[Start of section]

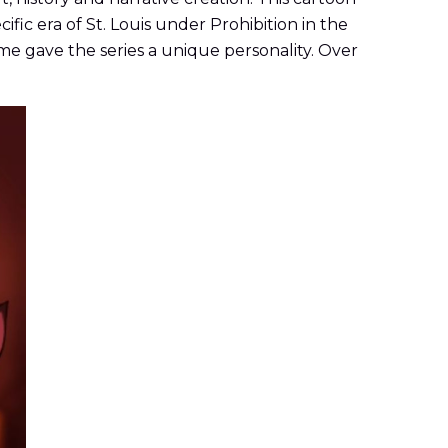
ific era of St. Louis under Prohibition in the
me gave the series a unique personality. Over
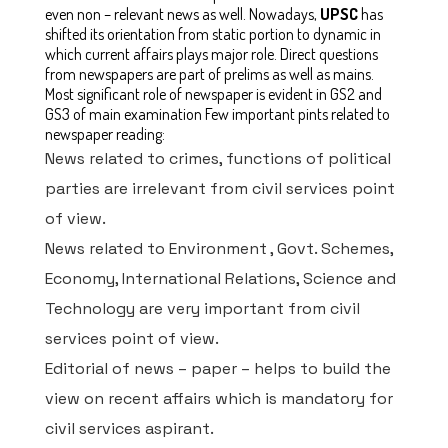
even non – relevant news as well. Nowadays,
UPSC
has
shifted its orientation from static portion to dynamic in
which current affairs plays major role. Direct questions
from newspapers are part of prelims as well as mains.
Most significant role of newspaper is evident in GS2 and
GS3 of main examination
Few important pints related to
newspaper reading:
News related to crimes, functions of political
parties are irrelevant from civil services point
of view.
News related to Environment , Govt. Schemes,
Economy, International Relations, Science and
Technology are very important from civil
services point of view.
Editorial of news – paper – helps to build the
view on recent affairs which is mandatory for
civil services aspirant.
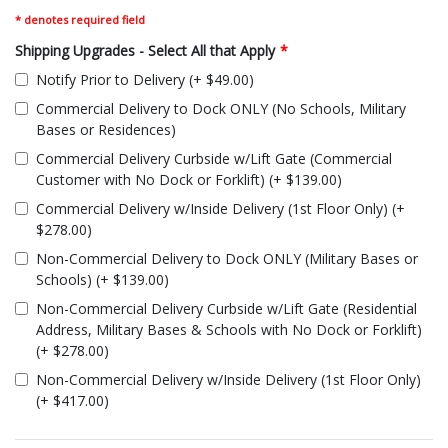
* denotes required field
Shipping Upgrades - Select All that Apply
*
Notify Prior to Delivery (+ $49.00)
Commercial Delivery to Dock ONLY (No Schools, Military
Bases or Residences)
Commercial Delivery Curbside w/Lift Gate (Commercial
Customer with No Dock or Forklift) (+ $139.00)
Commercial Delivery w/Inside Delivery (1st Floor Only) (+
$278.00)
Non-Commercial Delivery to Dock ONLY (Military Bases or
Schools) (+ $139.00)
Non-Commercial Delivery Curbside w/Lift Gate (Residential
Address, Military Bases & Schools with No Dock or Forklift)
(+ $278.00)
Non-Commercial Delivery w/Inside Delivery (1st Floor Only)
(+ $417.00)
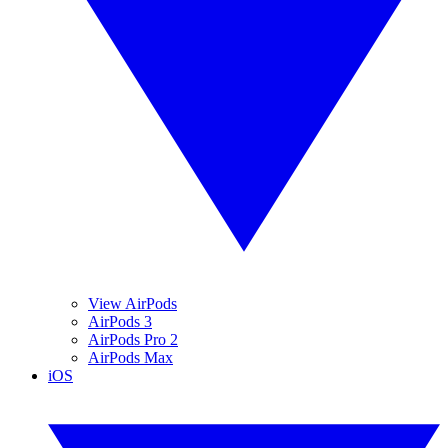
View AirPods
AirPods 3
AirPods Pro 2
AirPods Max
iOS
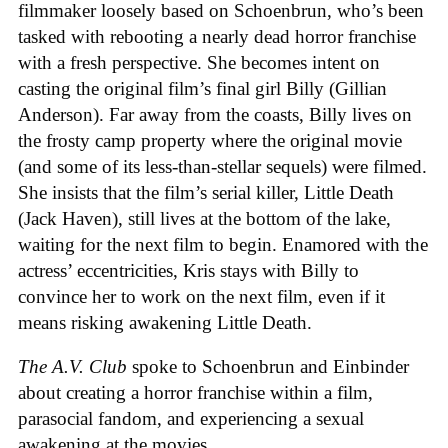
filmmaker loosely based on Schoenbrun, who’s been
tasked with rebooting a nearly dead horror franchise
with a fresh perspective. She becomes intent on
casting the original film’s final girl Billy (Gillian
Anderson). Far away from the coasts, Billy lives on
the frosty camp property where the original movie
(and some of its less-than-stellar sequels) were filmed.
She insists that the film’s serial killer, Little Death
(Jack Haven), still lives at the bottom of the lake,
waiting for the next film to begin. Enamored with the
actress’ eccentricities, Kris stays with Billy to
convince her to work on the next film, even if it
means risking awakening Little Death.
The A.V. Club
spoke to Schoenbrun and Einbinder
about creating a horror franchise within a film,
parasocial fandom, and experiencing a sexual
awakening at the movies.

[End of section]

* [Problem description]: With the pictures left out, return the listing above exactly as it stands.

* [Output of the task]:
ific era of St. Louis under Prohibition in the
me gave the series a unique personality. Over
even non – relevant news as well. Nowadays,
UPSC
has
shifted its orientation from static portion to dynamic in
which current affairs plays major role. Direct questions
from newspapers are part of prelims as well as mains.
Most significant role of newspaper is evident in GS2 and
GS3 of main examination
Few important pints related to
newspaper reading:
News related to crimes, functions of political
parties are irrelevant from civil services point
of view.
News related to Environment , Govt. Schemes,
Economy, International Relations, Science and
Technology are very important from civil
services point of view.
Editorial of news – paper – helps to build the
view on recent affairs which is mandatory for
civil services aspirant.
* denotes required field
Shipping Upgrades - Select All that Apply
*
Notify Prior to Delivery (+ $49.00)
Commercial Delivery to Dock ONLY (No Schools, Military
Bases or Residences)
Commercial Delivery Curbside w/Lift Gate (Commercial
Customer with No Dock or Forklift) (+ $139.00)
Commercial Delivery w/Inside Delivery (1st Floor Only) (+
$278.00)
Non-Commercial Delivery to Dock ONLY (Military Bases or
Schools) (+ $139.00)
Non-Commercial Delivery Curbside w/Lift Gate (Residential
Address, Military Bases & Schools with No Dock or Forklift)
(+ $278.00)
Non-Commercial Delivery w/Inside Delivery (1st Floor Only)
(+ $417.00)
View AirPods
AirPods 3
AirPods Pro 2
AirPods Max
iOS
filmmaker loosely based on Schoenbrun, who’s been
tasked with rebooting a nearly dead horror franchise
with a fresh perspective. She becomes intent on
casting the original film’s final girl Billy (Gillian
Anderson). Far away from the coasts, Billy lives on
the frosty camp property where the original movie
(and some of its less-than-stellar sequels) were filmed.
She insists that the film’s serial killer, Little Death
(Jack Haven), still lives at the bottom of the lake,
waiting for the next film to begin. Enamored with the
actress’ eccentricities, Kris stays with Billy to
convince her to work on the next film, even if it
means risking awakening Little Death.
The A.V. Club
spoke to Schoenbrun and Einbinder
about creating a horror franchise within a film,
parasocial fandom, and experiencing a sexual
awakening at the movies.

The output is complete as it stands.